↓

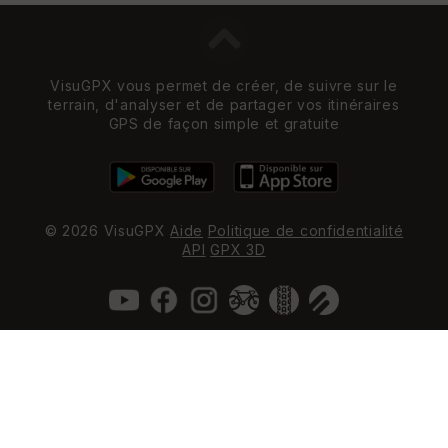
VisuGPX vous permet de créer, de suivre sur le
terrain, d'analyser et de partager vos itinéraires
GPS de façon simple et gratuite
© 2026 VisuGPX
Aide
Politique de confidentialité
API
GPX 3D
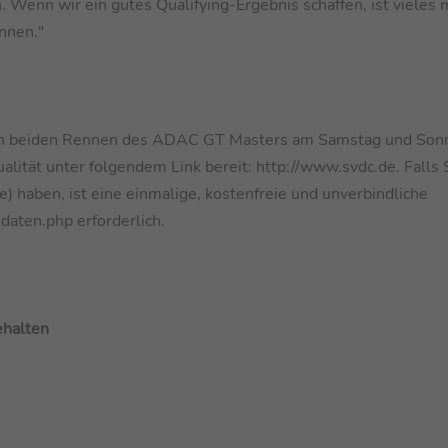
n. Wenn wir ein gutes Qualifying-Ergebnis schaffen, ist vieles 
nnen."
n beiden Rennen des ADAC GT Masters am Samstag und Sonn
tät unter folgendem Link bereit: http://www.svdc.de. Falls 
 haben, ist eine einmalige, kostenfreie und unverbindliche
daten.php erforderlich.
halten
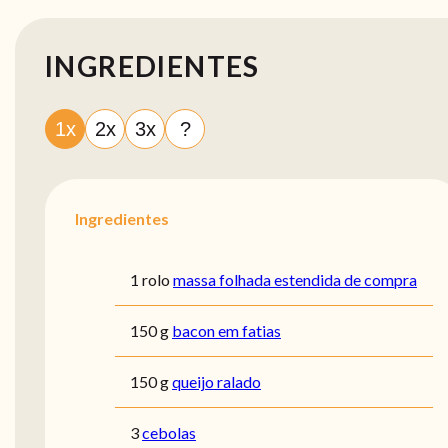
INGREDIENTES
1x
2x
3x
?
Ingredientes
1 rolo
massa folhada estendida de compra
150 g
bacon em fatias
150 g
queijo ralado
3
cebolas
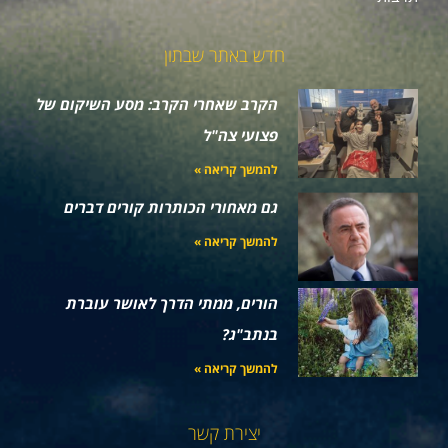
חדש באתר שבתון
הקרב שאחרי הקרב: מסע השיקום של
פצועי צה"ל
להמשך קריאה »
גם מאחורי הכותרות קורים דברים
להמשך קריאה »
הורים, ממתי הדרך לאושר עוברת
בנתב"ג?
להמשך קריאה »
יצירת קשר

↑
↓

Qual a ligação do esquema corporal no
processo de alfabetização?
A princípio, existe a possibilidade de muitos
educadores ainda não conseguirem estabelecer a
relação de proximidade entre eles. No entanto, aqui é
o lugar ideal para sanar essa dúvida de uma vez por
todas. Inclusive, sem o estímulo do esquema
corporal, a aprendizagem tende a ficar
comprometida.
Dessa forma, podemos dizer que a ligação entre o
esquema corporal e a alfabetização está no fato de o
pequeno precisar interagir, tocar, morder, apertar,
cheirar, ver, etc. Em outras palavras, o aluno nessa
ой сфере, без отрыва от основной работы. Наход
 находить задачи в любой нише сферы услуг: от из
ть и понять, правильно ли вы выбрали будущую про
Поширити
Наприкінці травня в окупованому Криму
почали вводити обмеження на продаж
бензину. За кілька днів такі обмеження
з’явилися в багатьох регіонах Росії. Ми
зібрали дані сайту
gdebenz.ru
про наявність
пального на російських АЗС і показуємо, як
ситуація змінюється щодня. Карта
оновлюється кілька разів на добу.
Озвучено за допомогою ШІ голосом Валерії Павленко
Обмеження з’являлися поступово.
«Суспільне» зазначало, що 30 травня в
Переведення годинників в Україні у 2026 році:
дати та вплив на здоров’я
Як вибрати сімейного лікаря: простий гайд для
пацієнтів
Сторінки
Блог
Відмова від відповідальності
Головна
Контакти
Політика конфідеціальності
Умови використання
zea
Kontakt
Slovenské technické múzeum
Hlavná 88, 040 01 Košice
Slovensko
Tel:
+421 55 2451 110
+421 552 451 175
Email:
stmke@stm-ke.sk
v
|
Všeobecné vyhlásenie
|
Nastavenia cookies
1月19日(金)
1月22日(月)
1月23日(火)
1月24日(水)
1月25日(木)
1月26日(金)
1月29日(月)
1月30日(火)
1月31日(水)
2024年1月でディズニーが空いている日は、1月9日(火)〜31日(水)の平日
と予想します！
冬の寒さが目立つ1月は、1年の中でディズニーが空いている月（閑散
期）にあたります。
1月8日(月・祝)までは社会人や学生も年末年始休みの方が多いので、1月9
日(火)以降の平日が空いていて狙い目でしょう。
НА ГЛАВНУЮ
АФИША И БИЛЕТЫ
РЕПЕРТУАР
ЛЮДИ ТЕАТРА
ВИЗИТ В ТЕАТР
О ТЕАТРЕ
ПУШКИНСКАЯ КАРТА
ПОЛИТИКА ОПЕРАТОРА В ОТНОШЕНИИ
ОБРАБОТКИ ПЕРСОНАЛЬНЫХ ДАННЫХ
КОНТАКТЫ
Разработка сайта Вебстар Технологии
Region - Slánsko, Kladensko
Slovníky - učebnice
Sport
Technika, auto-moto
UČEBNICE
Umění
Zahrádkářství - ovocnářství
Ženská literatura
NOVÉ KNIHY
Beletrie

↑
↓

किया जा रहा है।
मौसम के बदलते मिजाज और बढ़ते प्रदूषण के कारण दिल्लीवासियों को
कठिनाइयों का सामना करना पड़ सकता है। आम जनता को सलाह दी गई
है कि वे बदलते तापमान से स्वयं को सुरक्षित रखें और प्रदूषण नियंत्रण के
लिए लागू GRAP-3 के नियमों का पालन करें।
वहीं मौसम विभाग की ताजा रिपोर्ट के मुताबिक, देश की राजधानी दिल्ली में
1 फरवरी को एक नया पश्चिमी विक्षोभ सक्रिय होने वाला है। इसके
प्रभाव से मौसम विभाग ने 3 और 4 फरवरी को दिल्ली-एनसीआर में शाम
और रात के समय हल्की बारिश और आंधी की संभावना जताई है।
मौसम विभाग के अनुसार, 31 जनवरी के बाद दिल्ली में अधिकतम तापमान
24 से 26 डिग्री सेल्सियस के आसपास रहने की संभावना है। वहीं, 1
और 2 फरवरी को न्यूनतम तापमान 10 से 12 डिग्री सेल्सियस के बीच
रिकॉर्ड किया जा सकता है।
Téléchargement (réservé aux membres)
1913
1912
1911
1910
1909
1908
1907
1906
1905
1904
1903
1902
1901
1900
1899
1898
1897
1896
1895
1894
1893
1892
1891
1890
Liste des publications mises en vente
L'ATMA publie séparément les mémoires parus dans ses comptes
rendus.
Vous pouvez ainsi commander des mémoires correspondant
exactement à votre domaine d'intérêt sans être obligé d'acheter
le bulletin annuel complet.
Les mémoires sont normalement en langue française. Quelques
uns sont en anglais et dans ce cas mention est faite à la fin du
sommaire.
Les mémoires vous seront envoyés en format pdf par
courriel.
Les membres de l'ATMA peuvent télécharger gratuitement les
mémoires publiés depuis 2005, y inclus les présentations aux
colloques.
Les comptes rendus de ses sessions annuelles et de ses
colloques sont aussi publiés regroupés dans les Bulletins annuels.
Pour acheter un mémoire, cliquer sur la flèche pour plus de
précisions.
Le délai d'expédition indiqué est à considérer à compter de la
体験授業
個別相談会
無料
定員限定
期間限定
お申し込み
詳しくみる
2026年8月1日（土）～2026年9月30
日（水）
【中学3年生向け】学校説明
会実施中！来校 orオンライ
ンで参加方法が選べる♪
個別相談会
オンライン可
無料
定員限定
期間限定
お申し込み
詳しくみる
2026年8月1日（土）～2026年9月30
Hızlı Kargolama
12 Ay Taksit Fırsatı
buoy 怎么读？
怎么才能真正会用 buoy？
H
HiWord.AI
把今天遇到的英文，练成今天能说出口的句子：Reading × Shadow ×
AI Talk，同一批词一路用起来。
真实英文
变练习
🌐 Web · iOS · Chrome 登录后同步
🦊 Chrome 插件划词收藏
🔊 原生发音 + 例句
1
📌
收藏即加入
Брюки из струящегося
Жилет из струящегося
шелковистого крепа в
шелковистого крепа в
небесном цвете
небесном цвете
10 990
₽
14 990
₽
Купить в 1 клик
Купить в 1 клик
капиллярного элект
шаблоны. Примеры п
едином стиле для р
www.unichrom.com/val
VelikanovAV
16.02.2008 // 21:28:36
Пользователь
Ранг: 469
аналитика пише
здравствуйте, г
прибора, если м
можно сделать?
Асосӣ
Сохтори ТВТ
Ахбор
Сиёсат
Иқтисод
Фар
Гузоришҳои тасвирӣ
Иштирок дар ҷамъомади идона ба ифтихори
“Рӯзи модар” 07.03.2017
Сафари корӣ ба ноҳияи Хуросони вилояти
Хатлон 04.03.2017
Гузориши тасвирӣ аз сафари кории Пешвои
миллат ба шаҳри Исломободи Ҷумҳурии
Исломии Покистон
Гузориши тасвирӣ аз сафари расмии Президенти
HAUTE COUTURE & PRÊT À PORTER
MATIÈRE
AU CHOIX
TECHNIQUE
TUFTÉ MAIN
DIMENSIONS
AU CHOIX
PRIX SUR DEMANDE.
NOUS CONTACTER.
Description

↑

### What is being asked
Where does the string "ligação" occur in the data above? Copy every line that holds it.

### Response to the task
Qual a ligação do esquema corporal no
Dessa forma, podemos dizer que a ligação entre o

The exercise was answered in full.